Ethan looked at Lucas. "You remind me of him, a little. Not in skill—you've got your own thing going. But in the way you carry yourself. Like you've already seen too much, lost too much, and you're just... moving forward anyway."
Lucas didn't respond to that. After a moment, Ethan continued.
"When we came back from the portal mission, I was expecting you to still be recovering. That demon general's illusion—Logan told me about those spells. They're designed to break people. To trap them in nightmares until they lose themselves entirely." He shook his head. "But you were fine. Better than fine—you'd actually broken through to Silver while we were gone."
"It wasn't intentional."
"Wasn't it?" Ethan's gaze was knowing. "Everything about you seems intentional, Lucas. Even when you're not trying." He paused. "It's impressive. And a little terrifying, if I'm being honest."

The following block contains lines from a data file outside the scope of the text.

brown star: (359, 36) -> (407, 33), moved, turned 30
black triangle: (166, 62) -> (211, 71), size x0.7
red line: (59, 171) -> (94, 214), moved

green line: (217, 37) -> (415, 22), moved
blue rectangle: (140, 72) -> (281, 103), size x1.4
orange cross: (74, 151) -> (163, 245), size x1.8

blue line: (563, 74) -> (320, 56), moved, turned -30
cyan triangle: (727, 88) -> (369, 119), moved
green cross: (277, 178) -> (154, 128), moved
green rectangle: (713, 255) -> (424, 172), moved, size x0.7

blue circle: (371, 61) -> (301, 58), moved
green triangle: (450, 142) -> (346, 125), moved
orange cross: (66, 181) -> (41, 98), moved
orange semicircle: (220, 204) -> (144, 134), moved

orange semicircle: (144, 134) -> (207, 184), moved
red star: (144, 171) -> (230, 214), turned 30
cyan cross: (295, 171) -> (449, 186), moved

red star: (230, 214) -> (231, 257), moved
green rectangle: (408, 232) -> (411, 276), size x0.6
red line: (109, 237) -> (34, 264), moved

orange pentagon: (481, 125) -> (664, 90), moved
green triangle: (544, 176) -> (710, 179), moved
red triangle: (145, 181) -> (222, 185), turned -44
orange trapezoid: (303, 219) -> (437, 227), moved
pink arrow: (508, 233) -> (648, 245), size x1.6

Lucas considered his next words carefully. Ethan was opening up, sharing pieces of himself. That trust could be useful—but more than that, it felt genuine. Worth reciprocating.
"I have a proposal," Lucas said. "Something that might help with the mission."

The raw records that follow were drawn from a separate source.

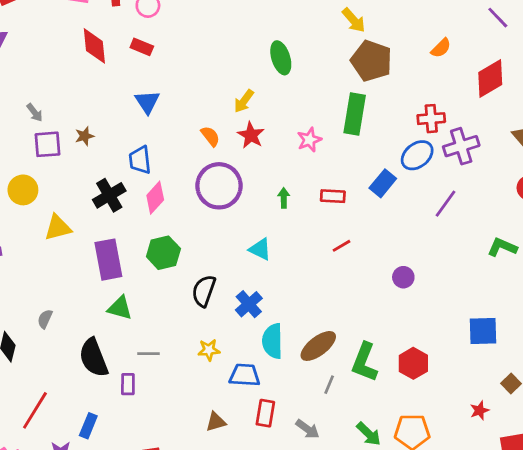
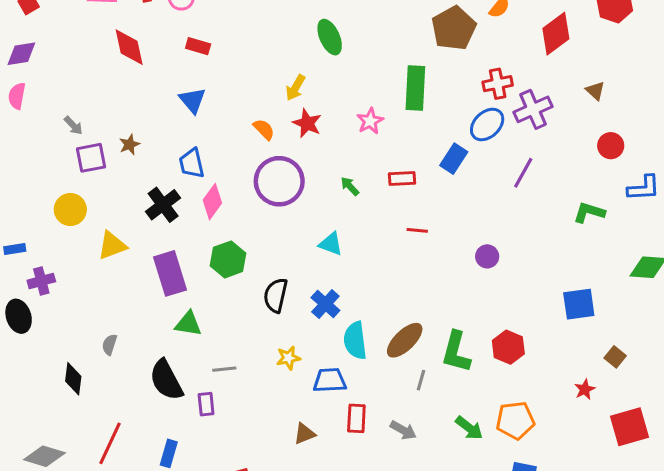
red rectangle: (142, 47) -> (198, 46), moved
brown pentagon: (371, 61) -> (454, 28), moved, turned 30
green arrow: (284, 198) -> (350, 186), turned -36
red line: (342, 246) -> (417, 230), turned 42

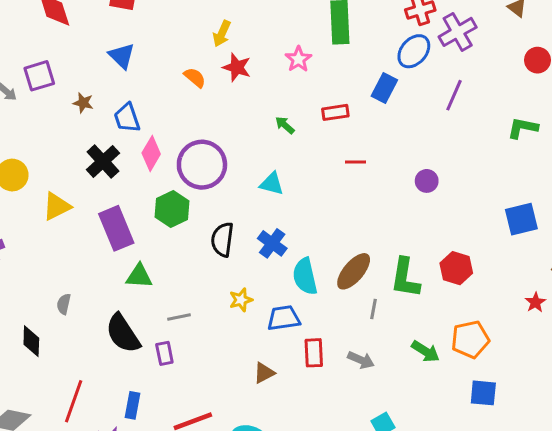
brown star: (129, 144) -> (83, 103), moved, turned -30
purple square: (91, 158) -> (39, 76), moved
purple circle: (279, 181) -> (202, 165), moved

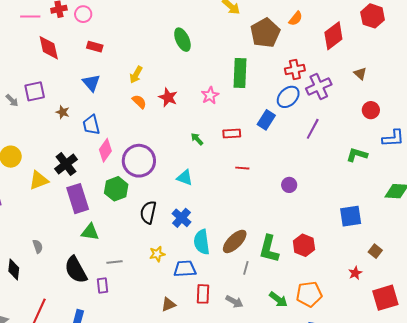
yellow arrow: (222, 34) -> (136, 75), moved
black cross: (103, 161) -> (66, 164), moved
gray semicircle: (64, 304) -> (38, 246), turned 144

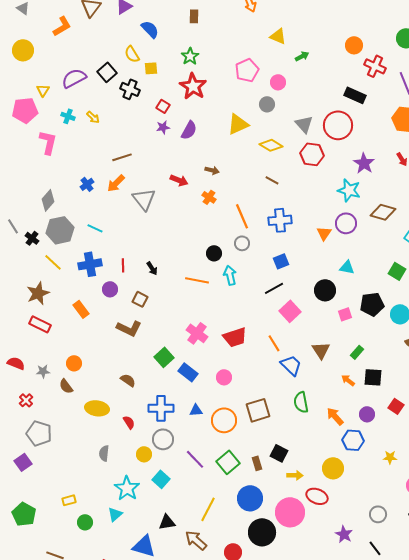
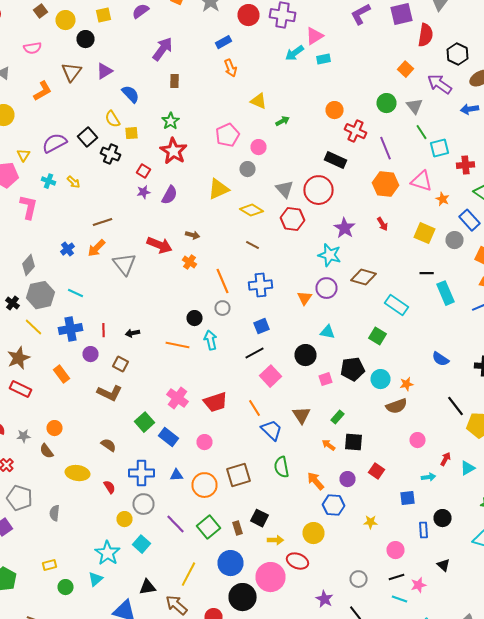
red arrow: (179, 180) -> (160, 245), size x1.4
black arrow: (152, 268) -> (132, 333), turned 112
gray semicircle: (104, 453) -> (54, 513), moved

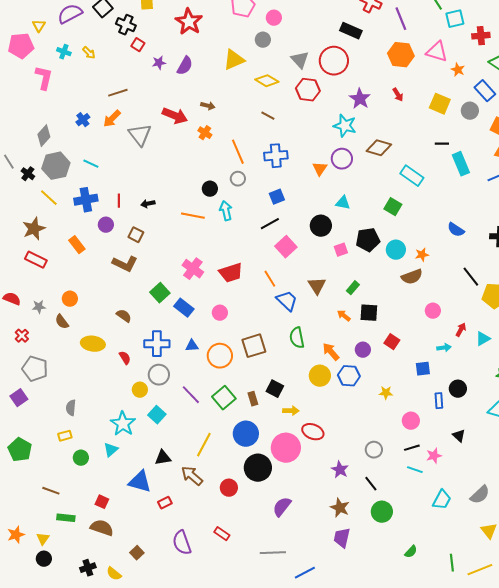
red square: (144, 171) -> (138, 45), moved
gray semicircle: (54, 513) -> (71, 408), moved
yellow circle: (314, 533) -> (320, 376), moved

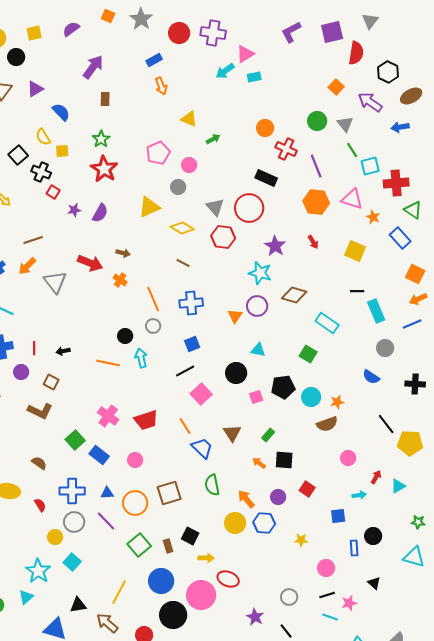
red cross: (481, 36) -> (396, 183), size x1.4
gray circle: (470, 111) -> (385, 348), moved
purple line: (191, 395) -> (106, 521), moved

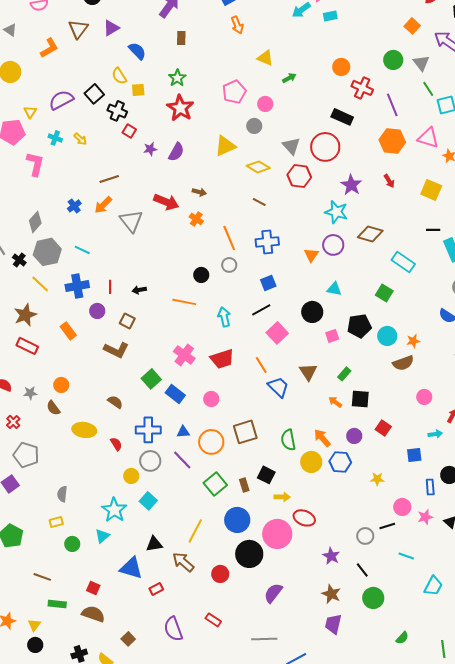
cyan arrow: (141, 358) -> (224, 317), moved
green semicircle: (212, 485) -> (288, 440), moved
black line: (327, 595) -> (387, 526), moved
pink star: (349, 603) -> (425, 517), moved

Ethan raised an eyebrow. "I'm listening."
"The demon generals are waiting for the sealing. They'll attack when it happens—that's almost certain. But they don't know our exact timing, our exact positions." Lucas met his eyes. "What if we gave them false information?"
"How?"
"Two groups. One leaves a day early—me and the Queen. We travel to the seal location ahead of schedule. But we leave behind..." He paused, choosing words carefully. "Representations."
Ethan's eyes narrowed. "Representations."

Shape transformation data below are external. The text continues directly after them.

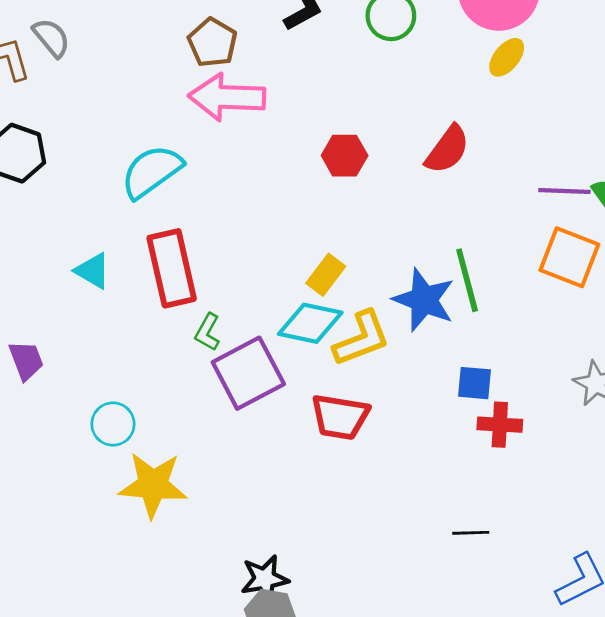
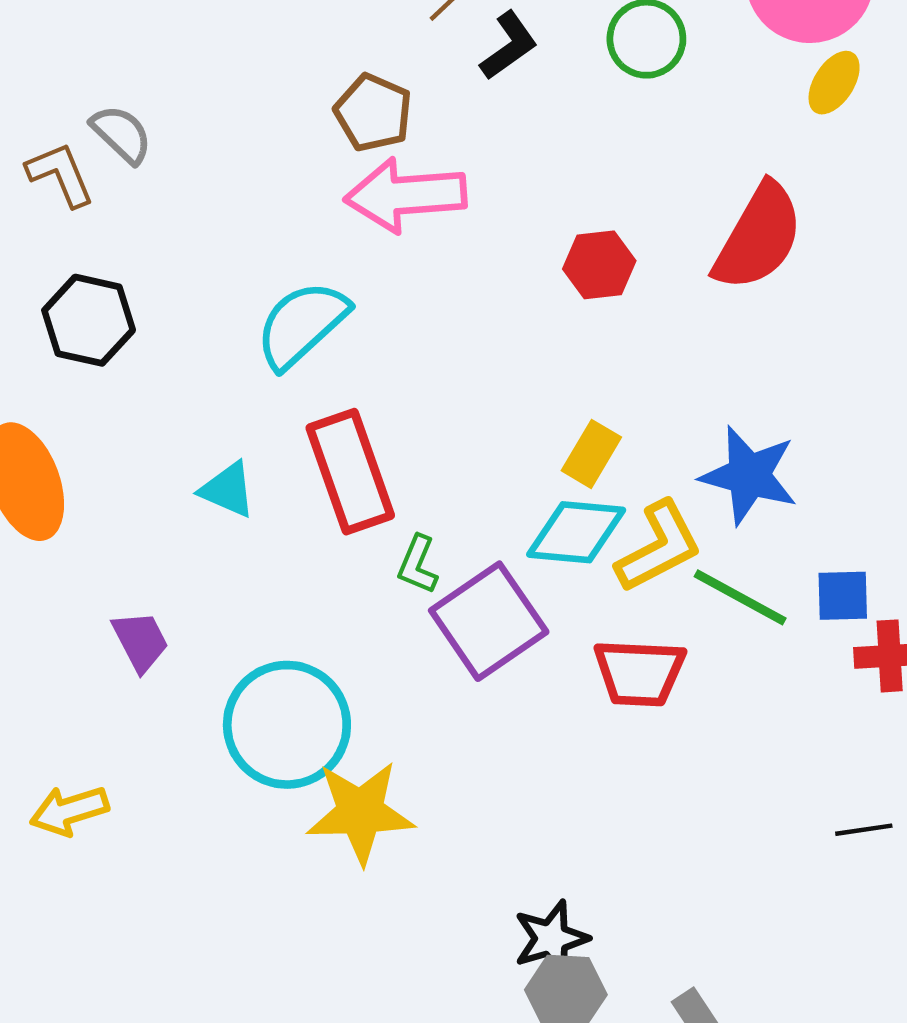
red semicircle: (447, 150) -> (758, 237), size x1.4
green line: (467, 280) -> (740, 597), moved, turned -40
cyan circle: (113, 424) -> (287, 725), size x1.8

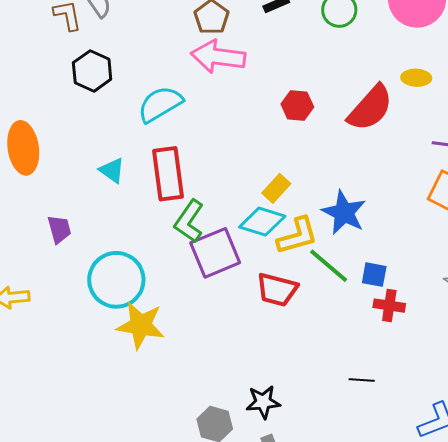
yellow ellipse: (834, 83) -> (416, 78), moved, turned 48
black hexagon: (89, 320) -> (92, 71), moved
green L-shape: (418, 565) -> (189, 221), size x1.6
black star: (551, 938) -> (263, 402), moved

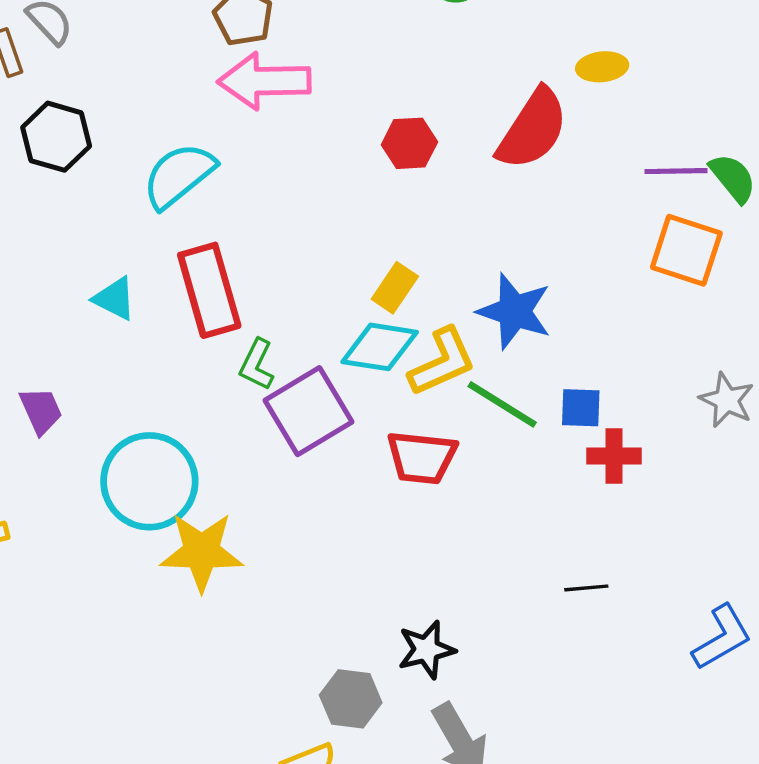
green L-shape: (189, 221) -> (257, 365), size x0.7

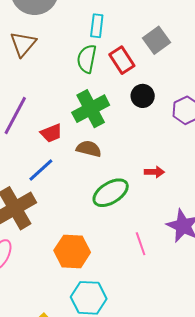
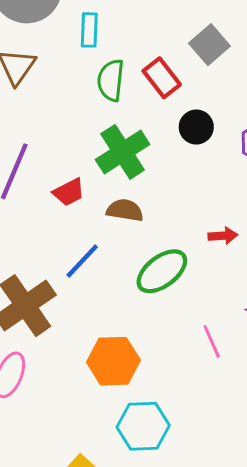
cyan rectangle: (97, 26) -> (89, 30), moved
blue line: (41, 170) -> (82, 261), moved

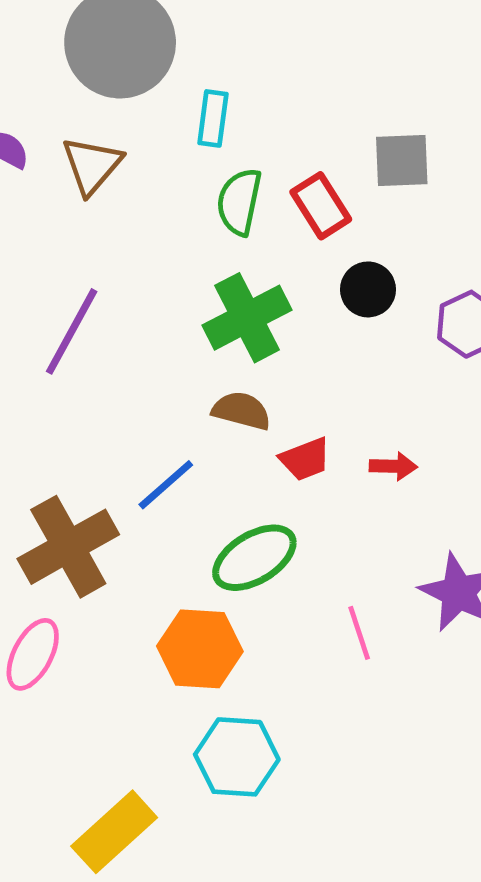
gray square: (209, 45) -> (402, 160), turned 33
red trapezoid: (69, 192) -> (305, 459), moved
green ellipse: (162, 271) -> (254, 558), moved

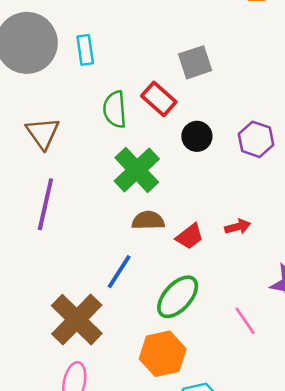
cyan rectangle: (213, 118) -> (85, 50), moved
brown triangle: (92, 165) -> (43, 133), moved

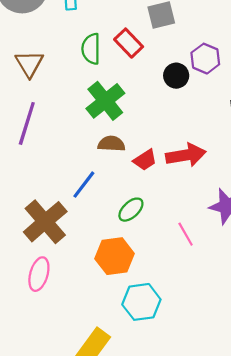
black circle: (197, 136) -> (176, 76), moved
purple hexagon: (256, 139) -> (205, 59), moved
red arrow: (238, 227) -> (186, 155), size x1.8
green ellipse: (178, 297) -> (131, 210), size x0.7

"The Queen's lightning element. Lightning clones are nearly indistinguishable from the original—the energy signature, the presence, everything matches. And I can create mana clones." Lucas spoke calmly, laying out the plan. "The day before the real sealing, we send the clones with the rest of you toward the location. The generals sense the Queen's presence, sense my presence, and assume the ritual is starting early. They commit their forces."
"While the real you and the real Queen are already there, waiting."
"Exactly. They attack the decoy, waste their strength and positioning. By the time they realize the deception, the real sealing is either complete or close to it." Lucas shrugged. "It's not perfect—there are risks. But it might give us an edge."
Ethan was quiet for a long moment, processing. Then, slowly, a smile spread across his face.
"That's insane," he said.
"I know."
"That's also brilliant." He stood, pacing a few steps. "The generals have been watching us, waiting for their moment. They think they know our schedule, our plan. A deception like this..." He turned back to Lucas. "It could work."
"The rest of you would need to be convincing. Act like the Queen is really there, like I'm really there. Fight if you have to, but retreat before taking serious damage. The goal isn't to win—it's to sell the lie."
"And you and the Queen perform the actual sealing while they're distracted."
Lucas nodded.
Ethan stared at him for a long moment. "You've been thinking about this since we got back, haven't you?"
"Since the demon generals didn't stop you at the portal. Since they made it clear they're waiting for something." Lucas met his gaze. "They're playing a game. We should play one too."
Another long pause. Then Ethan laughed—a genuine, surprised sound.
He extended his hand. "Alright. We do it your way. You and the Queen leave a day early. The rest of us play decoy with your clones."
Lucas took his hand. "I'll need time to prepare the clones. And the Queen will need to agree."
"She will. She wants this mission to succeed more than anyone." Ethan squeezed once, then released. "One day, Make it happen."